#### WORK INSTRUCTIONS:
Please print the entries below exactly, from the line with "Task: Click on the Как" through the line with "This screenshot has width=1440, height=1704.", including both of those lines and leaving out all others.

==*==

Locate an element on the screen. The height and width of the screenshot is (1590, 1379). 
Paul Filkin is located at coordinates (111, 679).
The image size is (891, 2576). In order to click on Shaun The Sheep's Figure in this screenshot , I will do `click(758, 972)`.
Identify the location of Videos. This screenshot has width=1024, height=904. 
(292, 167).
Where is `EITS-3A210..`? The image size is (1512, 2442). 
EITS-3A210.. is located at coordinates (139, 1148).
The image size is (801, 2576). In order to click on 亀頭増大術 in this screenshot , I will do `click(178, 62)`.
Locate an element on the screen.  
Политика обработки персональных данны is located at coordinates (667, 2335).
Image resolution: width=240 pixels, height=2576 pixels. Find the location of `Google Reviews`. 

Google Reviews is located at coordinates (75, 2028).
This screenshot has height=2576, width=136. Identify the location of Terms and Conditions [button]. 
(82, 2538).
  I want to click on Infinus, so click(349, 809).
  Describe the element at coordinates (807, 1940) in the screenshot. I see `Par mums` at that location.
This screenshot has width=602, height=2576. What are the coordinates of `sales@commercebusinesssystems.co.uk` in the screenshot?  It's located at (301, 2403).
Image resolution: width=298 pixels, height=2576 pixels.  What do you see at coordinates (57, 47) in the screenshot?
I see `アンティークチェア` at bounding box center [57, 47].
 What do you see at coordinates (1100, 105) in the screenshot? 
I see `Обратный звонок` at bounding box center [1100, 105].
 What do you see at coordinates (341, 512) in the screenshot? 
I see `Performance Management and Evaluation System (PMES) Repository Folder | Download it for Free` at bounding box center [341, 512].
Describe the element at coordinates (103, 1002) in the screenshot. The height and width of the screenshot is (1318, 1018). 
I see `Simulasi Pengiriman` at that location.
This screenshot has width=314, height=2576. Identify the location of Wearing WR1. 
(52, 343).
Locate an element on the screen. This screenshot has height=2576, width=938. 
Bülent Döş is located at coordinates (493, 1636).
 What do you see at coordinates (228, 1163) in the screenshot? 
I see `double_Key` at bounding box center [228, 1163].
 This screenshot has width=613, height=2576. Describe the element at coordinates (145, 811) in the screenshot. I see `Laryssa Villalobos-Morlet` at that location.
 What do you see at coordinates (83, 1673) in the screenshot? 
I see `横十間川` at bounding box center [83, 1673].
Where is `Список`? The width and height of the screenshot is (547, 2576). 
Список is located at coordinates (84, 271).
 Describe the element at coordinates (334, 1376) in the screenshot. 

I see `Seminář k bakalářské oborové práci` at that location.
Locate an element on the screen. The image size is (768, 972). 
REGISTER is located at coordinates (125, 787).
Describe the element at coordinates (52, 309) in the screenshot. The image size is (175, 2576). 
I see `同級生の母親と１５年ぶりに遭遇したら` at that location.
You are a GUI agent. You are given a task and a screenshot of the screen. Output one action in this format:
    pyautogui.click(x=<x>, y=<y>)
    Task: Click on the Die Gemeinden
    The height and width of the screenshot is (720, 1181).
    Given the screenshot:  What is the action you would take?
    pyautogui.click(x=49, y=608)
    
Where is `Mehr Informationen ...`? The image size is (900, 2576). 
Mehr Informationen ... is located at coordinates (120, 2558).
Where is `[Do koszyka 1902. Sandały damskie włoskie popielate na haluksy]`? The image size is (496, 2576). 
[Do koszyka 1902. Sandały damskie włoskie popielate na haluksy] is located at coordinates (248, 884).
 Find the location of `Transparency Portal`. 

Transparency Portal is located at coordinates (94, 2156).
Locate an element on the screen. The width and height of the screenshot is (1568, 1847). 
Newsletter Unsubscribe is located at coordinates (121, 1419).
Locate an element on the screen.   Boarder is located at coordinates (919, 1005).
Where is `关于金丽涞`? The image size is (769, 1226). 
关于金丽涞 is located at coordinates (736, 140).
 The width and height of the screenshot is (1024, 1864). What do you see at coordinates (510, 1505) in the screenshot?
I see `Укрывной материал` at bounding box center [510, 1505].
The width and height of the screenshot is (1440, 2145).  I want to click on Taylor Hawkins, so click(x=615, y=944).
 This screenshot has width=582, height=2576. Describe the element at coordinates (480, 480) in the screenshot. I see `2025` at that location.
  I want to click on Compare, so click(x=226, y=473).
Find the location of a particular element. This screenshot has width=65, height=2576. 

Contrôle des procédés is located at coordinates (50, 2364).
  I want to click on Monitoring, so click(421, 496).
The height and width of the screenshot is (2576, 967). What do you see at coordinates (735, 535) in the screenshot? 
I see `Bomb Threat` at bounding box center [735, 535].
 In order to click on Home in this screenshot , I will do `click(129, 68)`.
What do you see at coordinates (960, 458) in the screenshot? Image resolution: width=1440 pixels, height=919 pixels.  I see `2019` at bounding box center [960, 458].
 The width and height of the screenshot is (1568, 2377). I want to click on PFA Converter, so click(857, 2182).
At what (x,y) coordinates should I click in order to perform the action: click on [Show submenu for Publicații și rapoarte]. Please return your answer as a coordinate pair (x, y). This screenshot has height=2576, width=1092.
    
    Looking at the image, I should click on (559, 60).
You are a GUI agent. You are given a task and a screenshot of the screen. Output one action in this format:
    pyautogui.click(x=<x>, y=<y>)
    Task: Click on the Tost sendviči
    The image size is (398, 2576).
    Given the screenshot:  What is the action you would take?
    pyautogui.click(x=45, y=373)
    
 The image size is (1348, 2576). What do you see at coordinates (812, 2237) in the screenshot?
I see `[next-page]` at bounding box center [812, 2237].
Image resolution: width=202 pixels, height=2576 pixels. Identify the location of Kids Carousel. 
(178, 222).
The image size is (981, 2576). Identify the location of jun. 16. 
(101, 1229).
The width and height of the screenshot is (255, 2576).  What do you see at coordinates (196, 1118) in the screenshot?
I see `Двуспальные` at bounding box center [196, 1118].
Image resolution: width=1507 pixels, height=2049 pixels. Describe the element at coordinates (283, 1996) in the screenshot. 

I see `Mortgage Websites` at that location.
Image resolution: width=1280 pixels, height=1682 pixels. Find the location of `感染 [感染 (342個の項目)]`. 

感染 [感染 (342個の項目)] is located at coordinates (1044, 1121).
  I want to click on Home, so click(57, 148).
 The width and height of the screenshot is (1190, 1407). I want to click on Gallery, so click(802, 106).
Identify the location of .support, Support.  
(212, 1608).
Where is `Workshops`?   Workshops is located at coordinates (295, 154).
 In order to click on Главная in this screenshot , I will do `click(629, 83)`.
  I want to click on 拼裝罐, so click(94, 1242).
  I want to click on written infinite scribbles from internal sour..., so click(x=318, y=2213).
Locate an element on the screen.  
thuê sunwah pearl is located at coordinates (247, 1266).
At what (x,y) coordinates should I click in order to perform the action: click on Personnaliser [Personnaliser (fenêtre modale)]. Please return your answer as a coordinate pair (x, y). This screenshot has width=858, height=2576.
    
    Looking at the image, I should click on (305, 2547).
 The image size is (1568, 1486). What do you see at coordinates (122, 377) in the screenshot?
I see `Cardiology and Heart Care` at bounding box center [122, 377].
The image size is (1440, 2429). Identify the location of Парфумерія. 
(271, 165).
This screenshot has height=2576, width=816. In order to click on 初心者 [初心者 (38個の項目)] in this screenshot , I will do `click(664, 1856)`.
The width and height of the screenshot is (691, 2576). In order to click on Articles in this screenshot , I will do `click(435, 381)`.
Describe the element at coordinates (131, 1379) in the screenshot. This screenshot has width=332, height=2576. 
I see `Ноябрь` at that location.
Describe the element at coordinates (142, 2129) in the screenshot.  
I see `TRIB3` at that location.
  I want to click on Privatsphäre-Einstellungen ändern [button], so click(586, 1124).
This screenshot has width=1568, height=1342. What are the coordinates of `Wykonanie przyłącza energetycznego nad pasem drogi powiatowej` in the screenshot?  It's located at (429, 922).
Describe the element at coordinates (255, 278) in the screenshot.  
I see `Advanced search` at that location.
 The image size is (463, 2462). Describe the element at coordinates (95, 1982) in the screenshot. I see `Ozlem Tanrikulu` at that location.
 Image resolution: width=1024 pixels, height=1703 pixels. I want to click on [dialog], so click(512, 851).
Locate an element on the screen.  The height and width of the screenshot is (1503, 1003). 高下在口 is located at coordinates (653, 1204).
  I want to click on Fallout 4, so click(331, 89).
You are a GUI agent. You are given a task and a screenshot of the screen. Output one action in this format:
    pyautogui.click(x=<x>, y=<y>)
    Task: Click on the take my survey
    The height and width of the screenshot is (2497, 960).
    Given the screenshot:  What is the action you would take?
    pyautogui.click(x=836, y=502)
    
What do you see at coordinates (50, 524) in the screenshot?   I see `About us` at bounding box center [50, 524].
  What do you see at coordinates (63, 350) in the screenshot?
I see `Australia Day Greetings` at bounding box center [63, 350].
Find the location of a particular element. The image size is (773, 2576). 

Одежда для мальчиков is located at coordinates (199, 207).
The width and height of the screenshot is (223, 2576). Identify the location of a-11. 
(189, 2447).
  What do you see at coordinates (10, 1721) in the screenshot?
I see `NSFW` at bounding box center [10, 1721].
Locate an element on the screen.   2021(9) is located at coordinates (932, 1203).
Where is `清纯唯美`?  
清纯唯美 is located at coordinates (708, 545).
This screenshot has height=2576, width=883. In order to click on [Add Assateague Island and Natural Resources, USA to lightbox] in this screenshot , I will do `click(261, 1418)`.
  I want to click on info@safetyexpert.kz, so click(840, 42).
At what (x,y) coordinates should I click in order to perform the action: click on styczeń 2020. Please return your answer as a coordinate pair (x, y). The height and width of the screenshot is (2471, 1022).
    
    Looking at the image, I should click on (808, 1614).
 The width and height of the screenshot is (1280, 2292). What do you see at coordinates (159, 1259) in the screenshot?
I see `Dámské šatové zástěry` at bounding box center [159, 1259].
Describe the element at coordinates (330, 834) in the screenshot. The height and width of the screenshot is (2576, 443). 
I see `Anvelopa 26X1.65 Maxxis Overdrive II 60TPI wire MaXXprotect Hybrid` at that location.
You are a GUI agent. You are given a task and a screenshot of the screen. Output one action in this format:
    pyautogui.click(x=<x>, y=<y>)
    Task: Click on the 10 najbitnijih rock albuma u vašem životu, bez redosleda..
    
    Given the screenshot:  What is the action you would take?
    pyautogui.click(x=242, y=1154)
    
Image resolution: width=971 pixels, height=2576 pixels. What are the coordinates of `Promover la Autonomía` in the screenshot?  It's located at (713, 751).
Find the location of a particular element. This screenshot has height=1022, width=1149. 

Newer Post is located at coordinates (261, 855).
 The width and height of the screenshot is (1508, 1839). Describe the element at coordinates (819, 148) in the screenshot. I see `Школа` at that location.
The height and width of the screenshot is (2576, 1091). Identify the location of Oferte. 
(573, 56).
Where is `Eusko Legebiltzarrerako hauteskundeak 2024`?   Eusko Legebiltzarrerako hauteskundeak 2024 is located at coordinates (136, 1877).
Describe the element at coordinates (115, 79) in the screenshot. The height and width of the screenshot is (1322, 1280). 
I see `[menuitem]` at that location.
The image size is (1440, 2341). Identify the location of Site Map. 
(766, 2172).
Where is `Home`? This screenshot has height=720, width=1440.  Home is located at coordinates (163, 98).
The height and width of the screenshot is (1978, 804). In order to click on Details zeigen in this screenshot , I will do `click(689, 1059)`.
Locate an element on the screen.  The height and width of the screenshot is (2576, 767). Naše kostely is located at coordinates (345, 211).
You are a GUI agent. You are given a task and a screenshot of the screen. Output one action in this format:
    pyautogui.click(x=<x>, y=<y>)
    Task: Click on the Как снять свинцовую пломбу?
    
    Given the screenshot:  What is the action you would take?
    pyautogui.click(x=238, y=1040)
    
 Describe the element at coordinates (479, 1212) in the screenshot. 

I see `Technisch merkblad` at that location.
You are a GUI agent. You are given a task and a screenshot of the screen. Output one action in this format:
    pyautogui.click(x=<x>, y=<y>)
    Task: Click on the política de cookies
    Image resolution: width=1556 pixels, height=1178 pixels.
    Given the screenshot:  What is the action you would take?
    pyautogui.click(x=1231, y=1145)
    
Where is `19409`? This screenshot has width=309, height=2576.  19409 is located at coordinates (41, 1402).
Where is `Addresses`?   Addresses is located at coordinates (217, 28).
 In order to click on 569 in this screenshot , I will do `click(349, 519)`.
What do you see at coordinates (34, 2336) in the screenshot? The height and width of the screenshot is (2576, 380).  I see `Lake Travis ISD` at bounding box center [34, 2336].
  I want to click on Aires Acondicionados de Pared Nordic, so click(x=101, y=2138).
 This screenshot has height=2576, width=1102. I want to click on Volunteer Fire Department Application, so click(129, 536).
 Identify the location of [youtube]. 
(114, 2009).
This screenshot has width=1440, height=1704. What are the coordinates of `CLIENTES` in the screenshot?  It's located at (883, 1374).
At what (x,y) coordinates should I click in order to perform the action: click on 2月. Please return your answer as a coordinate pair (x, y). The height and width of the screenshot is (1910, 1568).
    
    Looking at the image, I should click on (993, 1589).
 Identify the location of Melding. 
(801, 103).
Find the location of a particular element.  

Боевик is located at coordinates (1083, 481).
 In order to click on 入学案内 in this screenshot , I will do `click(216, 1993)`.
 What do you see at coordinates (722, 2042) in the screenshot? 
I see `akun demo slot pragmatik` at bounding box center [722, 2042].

==*==

#### ANSWER:
    Task: Click on the Как снять свинцовую пломбу?
    
    Given the screenshot:  What is the action you would take?
    pyautogui.click(x=238, y=1040)
    
 Describe the element at coordinates (479, 1212) in the screenshot. 

I see `Technisch merkblad` at that location.
You are a GUI agent. You are given a task and a screenshot of the screen. Output one action in this format:
    pyautogui.click(x=<x>, y=<y>)
    Task: Click on the política de cookies
    Image resolution: width=1556 pixels, height=1178 pixels.
    Given the screenshot:  What is the action you would take?
    pyautogui.click(x=1231, y=1145)
    
Where is `19409`? This screenshot has width=309, height=2576.  19409 is located at coordinates (41, 1402).
Where is `Addresses`?   Addresses is located at coordinates (217, 28).
 In order to click on 569 in this screenshot , I will do `click(349, 519)`.
What do you see at coordinates (34, 2336) in the screenshot? The height and width of the screenshot is (2576, 380).  I see `Lake Travis ISD` at bounding box center [34, 2336].
  I want to click on Aires Acondicionados de Pared Nordic, so click(x=101, y=2138).
 This screenshot has height=2576, width=1102. I want to click on Volunteer Fire Department Application, so click(129, 536).
 Identify the location of [youtube]. 
(114, 2009).
This screenshot has width=1440, height=1704. What are the coordinates of `CLIENTES` in the screenshot?  It's located at (883, 1374).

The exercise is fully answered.